9. The method of correcting errors for a semiconductor memory of claim 8, further comprising:

generating a hold signal to suspend the access operation of the semiconductor memory if the data bits contains at least one error at the step of checking if there is an error.

10. The method of correcting errors for a semiconductor memory of claim 8, further comprising:

generating a reset signal to indicate that the semiconductor memory is capable of performing the access operation if the data bits are correct at the step of checking if there is an error.

11. The method of correcting errors for a semiconductor memory of claim 8, wherein the first memory array is a main memory array and the second memory array is a redundancy memory array.

12. The method of correcting errors for a semiconductor memory of claim 8, said second memory array being a redundancy memory array, said method further comprising a step of:

checking if there is any unused memory unit in the second memory array, being performed before the step of writing the data bits and the checking bit to a second memory array.

13. The method of correcting errors for a semiconductor memory of claim 8, wherein the first memory array is a first portion of a redundancy memory array and the second memory array is a second portion of the redundancy memory array.

14. The method of correcting errors for a semiconductor memory of claim 13, further comprising a step of:

marking the first portion to be unusable.

15. A method of correcting errors for a semiconductor memory, comprising steps of:

checking if there is an error in the data bits based on the checking bit;

identifying fault types of the predetermined unit; and

writing the data bits and the checking bit to a second memory array after correcting the error according to the checking bit if the fault type is a hard error.

16. The method of correcting errors for a semiconductor memory of claim 15, wherein the step of identifying fault types of the predetermined unit comprises:

writing the data bits and the checking bit to the predetermined unit after correcting the error in the data bits according to the checking bit;

reading the data bits and checking if there is an error in the data bits; and

identifying the error as the hard error if there is an error in the data bits after repeating the step of writing the data bits and the checking bit and the step of reading the data bits and checking a predetermined time.

17. The method of correcting errors for a semiconductor memory of claim 16, wherein the fault type of the predetermined unit is identified as a soft error if the data bits are correct at the step (b).

18. The method of correcting errors for a semiconductor memory of claim 17, further comprising:

generating a hold signal to suspend the access operation of the semiconductor memory if the data bits contain at least one error at the step of reading the data bits and checking.

19. The method of correcting errors for a semiconductor memory of claim 16, further comprising:

generating a reset signal to indicate that the semiconductor memory is capable of performing the access operation if the data bits are correct at the step of reading the data bits and checking.

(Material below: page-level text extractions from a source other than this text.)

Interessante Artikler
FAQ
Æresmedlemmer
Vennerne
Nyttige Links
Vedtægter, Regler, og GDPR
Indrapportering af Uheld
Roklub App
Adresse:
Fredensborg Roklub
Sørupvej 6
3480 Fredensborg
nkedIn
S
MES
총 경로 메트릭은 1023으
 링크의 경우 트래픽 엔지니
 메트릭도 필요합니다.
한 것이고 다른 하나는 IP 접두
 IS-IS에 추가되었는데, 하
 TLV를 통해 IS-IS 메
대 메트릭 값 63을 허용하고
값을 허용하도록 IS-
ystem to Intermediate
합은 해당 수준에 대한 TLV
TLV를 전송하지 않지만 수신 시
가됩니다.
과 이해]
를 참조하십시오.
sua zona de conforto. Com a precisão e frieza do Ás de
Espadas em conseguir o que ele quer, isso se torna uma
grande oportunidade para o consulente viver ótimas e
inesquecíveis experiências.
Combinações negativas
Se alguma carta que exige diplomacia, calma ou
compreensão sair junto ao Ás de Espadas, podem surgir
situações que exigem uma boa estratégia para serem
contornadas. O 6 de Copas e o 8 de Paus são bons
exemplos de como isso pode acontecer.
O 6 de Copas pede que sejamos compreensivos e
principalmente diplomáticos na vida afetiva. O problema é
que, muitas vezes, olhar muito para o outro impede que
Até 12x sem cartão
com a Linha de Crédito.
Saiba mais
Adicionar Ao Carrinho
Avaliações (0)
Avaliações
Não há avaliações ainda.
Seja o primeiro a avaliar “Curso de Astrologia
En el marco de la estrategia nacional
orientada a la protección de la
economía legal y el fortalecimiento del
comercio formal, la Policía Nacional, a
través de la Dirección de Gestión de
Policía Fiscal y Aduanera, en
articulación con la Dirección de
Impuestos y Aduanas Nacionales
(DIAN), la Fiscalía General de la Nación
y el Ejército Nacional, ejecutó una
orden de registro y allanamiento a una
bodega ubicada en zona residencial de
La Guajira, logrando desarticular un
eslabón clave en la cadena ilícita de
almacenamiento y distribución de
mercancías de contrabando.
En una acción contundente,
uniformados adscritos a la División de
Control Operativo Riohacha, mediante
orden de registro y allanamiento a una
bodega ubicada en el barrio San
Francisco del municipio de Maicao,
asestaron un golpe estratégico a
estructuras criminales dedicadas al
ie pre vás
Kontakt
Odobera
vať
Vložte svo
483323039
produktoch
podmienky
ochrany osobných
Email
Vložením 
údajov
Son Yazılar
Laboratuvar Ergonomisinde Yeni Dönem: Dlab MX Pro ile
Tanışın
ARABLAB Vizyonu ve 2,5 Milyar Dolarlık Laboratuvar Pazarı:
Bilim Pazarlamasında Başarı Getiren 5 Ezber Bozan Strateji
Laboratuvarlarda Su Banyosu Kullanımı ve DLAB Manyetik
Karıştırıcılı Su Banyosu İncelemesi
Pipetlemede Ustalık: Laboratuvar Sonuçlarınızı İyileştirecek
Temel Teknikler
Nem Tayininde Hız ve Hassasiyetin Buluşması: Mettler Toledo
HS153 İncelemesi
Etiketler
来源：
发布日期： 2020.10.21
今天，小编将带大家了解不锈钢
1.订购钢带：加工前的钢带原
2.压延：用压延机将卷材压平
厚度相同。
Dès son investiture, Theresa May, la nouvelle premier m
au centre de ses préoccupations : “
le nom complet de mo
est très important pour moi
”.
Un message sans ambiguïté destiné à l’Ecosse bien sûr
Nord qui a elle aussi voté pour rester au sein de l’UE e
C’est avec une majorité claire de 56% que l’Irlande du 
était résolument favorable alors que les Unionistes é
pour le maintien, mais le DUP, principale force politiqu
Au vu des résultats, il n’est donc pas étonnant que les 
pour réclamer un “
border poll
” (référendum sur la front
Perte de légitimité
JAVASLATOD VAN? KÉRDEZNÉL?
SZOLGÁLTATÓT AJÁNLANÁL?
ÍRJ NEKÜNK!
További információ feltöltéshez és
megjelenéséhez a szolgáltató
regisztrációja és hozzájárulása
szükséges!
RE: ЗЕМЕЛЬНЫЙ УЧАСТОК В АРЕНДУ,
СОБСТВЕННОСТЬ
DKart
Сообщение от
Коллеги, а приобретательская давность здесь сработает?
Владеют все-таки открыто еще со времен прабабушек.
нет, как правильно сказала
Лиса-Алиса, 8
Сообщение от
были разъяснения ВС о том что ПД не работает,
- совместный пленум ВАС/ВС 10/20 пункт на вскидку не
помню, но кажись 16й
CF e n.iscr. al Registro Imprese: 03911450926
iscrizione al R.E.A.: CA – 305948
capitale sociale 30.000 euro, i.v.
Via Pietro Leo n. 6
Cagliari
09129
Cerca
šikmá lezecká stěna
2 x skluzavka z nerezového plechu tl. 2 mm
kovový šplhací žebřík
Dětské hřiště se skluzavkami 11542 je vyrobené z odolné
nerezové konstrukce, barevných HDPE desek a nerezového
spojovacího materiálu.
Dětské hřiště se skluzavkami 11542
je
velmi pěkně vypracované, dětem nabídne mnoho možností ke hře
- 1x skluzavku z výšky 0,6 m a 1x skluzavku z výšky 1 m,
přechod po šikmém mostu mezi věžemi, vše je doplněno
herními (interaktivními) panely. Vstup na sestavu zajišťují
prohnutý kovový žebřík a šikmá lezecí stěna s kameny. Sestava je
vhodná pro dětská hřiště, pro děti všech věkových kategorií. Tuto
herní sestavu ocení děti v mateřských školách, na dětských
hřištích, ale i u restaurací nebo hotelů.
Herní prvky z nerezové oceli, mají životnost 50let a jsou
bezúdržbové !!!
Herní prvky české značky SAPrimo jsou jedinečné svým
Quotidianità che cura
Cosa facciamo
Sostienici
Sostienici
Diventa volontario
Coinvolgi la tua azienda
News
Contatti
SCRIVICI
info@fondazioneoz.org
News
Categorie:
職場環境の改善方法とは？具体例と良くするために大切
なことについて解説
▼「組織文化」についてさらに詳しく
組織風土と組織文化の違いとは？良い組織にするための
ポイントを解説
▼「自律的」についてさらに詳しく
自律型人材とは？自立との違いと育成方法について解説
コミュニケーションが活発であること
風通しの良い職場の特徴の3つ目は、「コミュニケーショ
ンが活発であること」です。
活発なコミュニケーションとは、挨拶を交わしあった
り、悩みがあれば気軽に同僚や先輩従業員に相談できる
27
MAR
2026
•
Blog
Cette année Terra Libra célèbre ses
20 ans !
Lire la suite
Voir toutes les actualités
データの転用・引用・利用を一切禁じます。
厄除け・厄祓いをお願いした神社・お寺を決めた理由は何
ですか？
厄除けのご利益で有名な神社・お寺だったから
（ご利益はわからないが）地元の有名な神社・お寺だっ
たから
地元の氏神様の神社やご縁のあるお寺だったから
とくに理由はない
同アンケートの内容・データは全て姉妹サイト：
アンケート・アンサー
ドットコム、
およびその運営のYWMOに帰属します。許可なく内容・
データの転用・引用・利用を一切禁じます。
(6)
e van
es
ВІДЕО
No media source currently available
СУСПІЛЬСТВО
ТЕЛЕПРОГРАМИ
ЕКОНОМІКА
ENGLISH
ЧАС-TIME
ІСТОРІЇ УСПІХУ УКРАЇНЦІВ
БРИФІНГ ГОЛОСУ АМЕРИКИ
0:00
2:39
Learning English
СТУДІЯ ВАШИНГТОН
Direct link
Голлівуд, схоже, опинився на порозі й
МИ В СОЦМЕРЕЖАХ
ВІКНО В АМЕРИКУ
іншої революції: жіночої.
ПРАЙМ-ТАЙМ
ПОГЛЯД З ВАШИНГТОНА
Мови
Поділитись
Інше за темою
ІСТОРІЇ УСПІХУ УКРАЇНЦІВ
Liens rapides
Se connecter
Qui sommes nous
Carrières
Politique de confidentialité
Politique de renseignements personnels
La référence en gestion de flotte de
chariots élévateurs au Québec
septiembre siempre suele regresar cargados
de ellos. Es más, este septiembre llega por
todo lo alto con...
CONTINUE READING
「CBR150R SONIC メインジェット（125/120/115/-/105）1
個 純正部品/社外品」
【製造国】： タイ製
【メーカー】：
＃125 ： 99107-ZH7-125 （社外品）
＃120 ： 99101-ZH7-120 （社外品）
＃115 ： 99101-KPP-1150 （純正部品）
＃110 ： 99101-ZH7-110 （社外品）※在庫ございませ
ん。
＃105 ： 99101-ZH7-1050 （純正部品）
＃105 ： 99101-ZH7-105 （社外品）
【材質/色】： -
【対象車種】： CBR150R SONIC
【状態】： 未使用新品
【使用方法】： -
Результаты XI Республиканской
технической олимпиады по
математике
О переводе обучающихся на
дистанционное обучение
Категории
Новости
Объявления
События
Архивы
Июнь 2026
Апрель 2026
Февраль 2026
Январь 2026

20. The method of correcting errors for a semiconductor memory of claim 15, further comprising a step of:

checking if there is any unused memory unit in the second memory array if the fault type is identified as the hard error.

21. The method of correcting errors for a semiconductor memory of claim 15, wherein the first memory array is a main memory array and the second memory array is a redundancy memory array.

22. The method of correcting errors for a semiconductor memory of claim 15, wherein the first memory array is a first portion of a redundancy memory array and the second memory array is a second portion of the redundancy memory array.

23. The method of correcting errors for a semiconductor memory of claim 22, further comprising a step of:

marking the first portion to be unusable.